Depois de três semanas com três derrotas entre setembro e outubro, o Manchester United foi recuperando lugares, passou da quinta posição para a liderança, desceu ao segundo posto mas sabia que a chave para alcançar o tri na Premier League passava por não perder pontos com equipas teoricamente mais acessíveis. No entanto, o nulo com o Crystal Palace mantinha-se depois do intervalo. Pior: Richard Shaw, central dos visitados, estava a “secar” Eric Cantona, uma das principais referências dos red devils. Num pontapé longo a explorar a profundidade, o francês não aguentou a forma como estava a ser travado e agrediu o inglês. Os adeptos protestaram, alguns jogadores da casa colocaram-se à sua volta, o avançado continuava quase a olhar para o vazio. E viu o vermelho.
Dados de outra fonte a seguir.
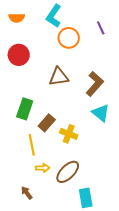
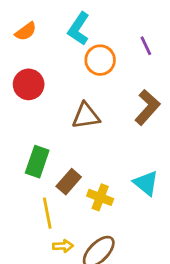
orange semicircle: (17, 18) -> (26, 31), turned -35
brown L-shape: (95, 84) -> (147, 107), moved
cyan triangle: (101, 113) -> (146, 183), moved

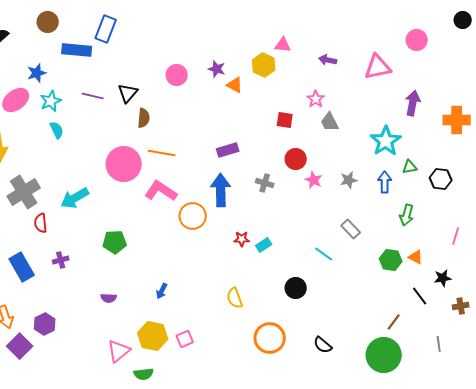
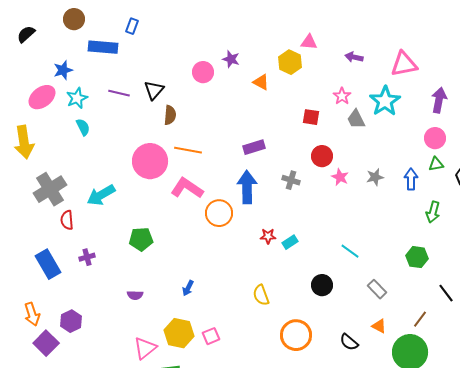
blue rectangle: (106, 29) -> (132, 26), size x0.6
pink circle: (417, 40) -> (435, 138), moved
purple star: (217, 69) -> (231, 59), moved
cyan star: (386, 141) -> (385, 101), moved
gray rectangle: (351, 229) -> (377, 289), moved
orange triangle: (416, 257) -> (379, 326), moved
Os segundos que se seguiram marcaram o futebol mundial e ainda hoje são recordados, 25 anos depois. O United não tinha propriamente uma equipa dócil, dos defesas David May e Gary Pallister aos médios Roy Keane e Paul Ince. Todavia, Cantona teve e terá sempre um feitio muito próprio que naquele dia explodiu e levou à expulsão. Mas não só: a andar a passo de cabeça levantada com aquele ar altivo, o gaulês ajeitou a gola para ver se estava para cima (naquela que era uma das marcas como jogador), suspirou, parou perto do banco onde Alex Ferguson não olhou sequer por estar fixo na direção do árbitro, continuou a andar em direção do balneário, ouviu uma frase que não gostou dos adeptos contrários e deu um pontapé kung fu, ainda agora mais famoso do que um golo – ao ponto de a Lego ter feito uma animação que recria o momento em menos de um minuto.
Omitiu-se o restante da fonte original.